Read pic related -- "Triplanetary" by E.E. Smith -- as part of a batch of old paperbacks I picked up at a used bookstore.

I knew it was the "first" book in the Lensman series, but I didn't realize it was a prequel to the earlier-written "Galactic Patrol". Triplanetary is full of allusions and references to Galactic Patrol, as expected. Anyone interested in the Lensman books should read Galactic Patrol first.

Triplanetary gives a rundown of the origins and history of the conflict between the evil Eddorians and the good Arisians that serves as the background for the Lensman. Once the infodump is over, Triplanetary turns into a first-contact story between humans and the alien Nevians, while the evil Eddorian Gray Man attempts to bring the human race into subservience by any means necessary.

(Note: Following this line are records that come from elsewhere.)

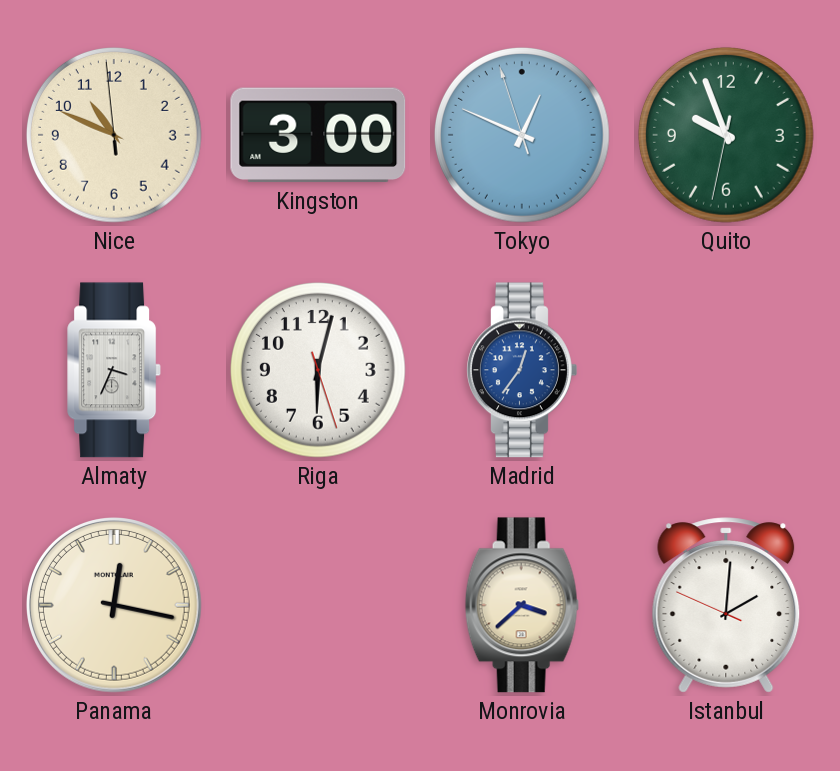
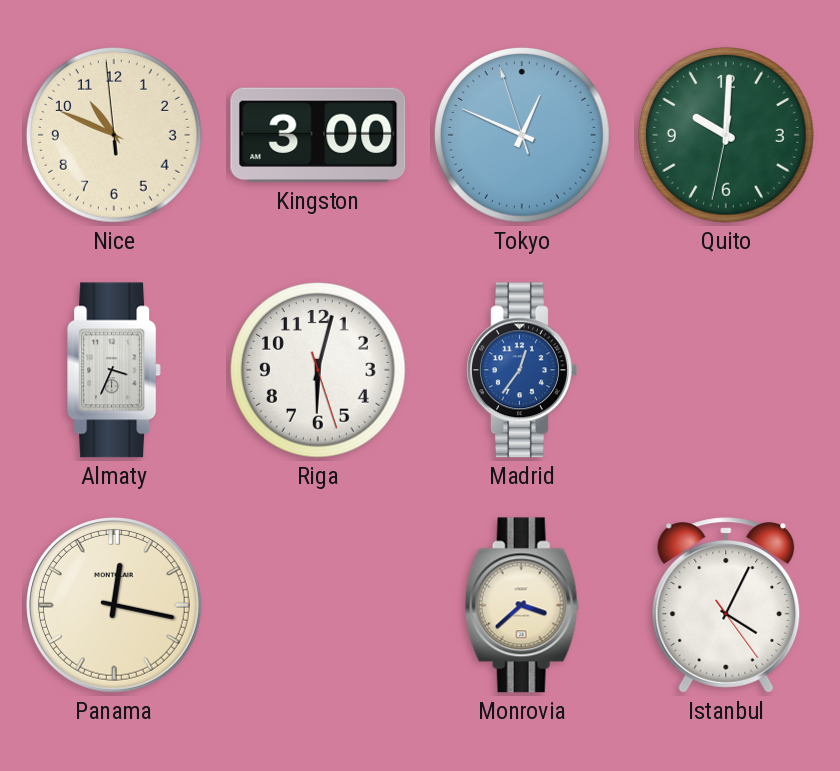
Quito: 9:56 -> 10:00
Istanbul: 2:00 -> 4:04
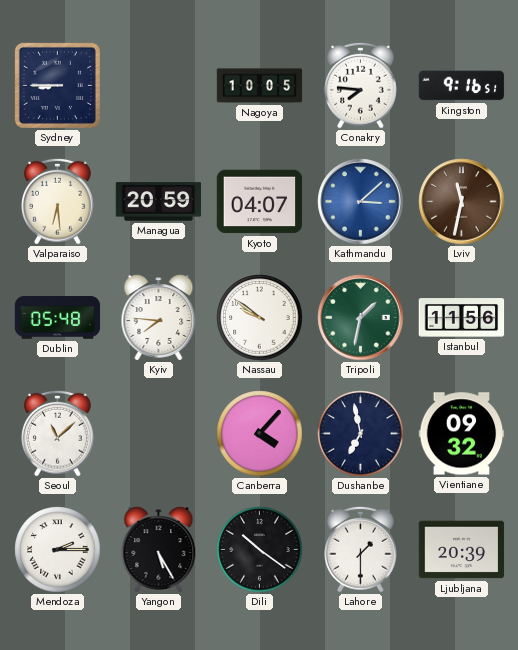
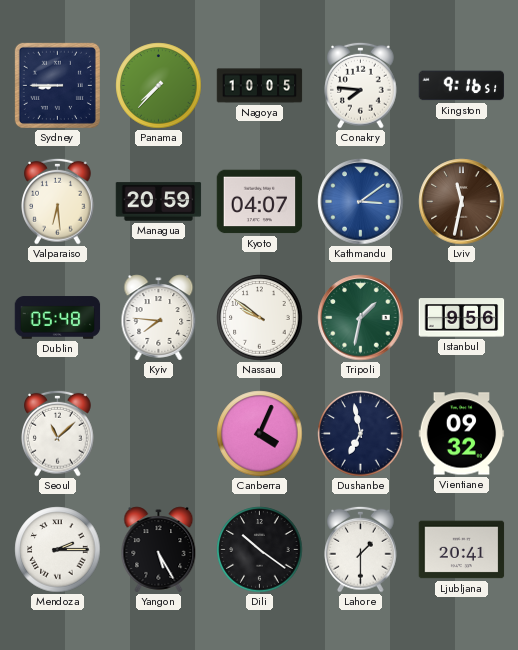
Panama: none -> 7:37
Kathmandu: 3:08 -> 3:09
Istanbul: 11:56 -> 9:56
Canberra: 4:07 -> 4:04
Ljubljana: 20:39 -> 20:41
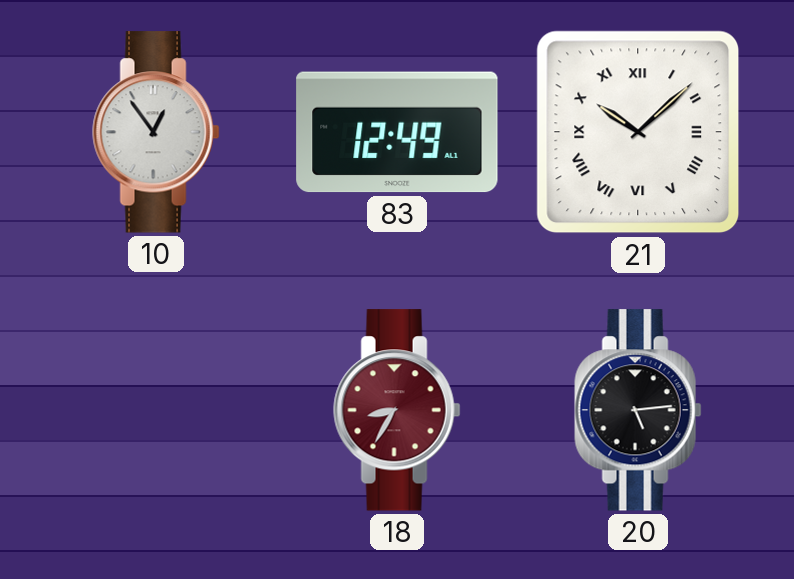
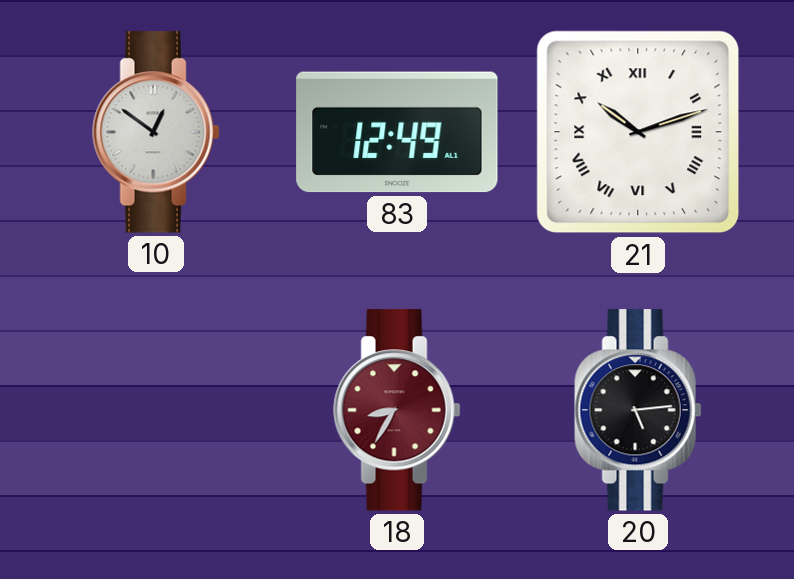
10: 12:54 -> 12:51
21: 10:08 -> 10:12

The Lensman setting is not subtle, and Smith personifies common criticisms of the genre. The Eddorians and Arisians are respectively so evil and so good as to be metaphysical forces rather than characters or species in any real sense of the words. Anything the Arisians and their allies do is good, and anything the Eddorians and their allies do is bad, and little detailed examination is made otherwise.

Smith's worship of technocratic competence makes Robert Heinlein look like Ursula Le Guin; the main characters are all hypercompetent (the protagonist, held prisoner on an alien starship, literally memorizes everything he sees so exactly he's able to have a superior human starship built based on his descriptions). The nameless mass are worthless; several cities are casually destroyed by weapons of mass destruction, with no apparent hard feelings by either side. Shit happens; it's not like a plot-relevant character died.

The Triplanetary intelligence service, under the command of the Best Dude Ever, secretly controls everything from behind the scenes. They explicitly maintain extensive dossiers on the pathetic elected leaders of obsolete national governments, which they use to control opposition and prevent the public from questioning their policies. This is portrayed not merely as normal but desirable.

Anyway, it's pretty hard to recommend except for someone interested in the history of the genre. 2/5.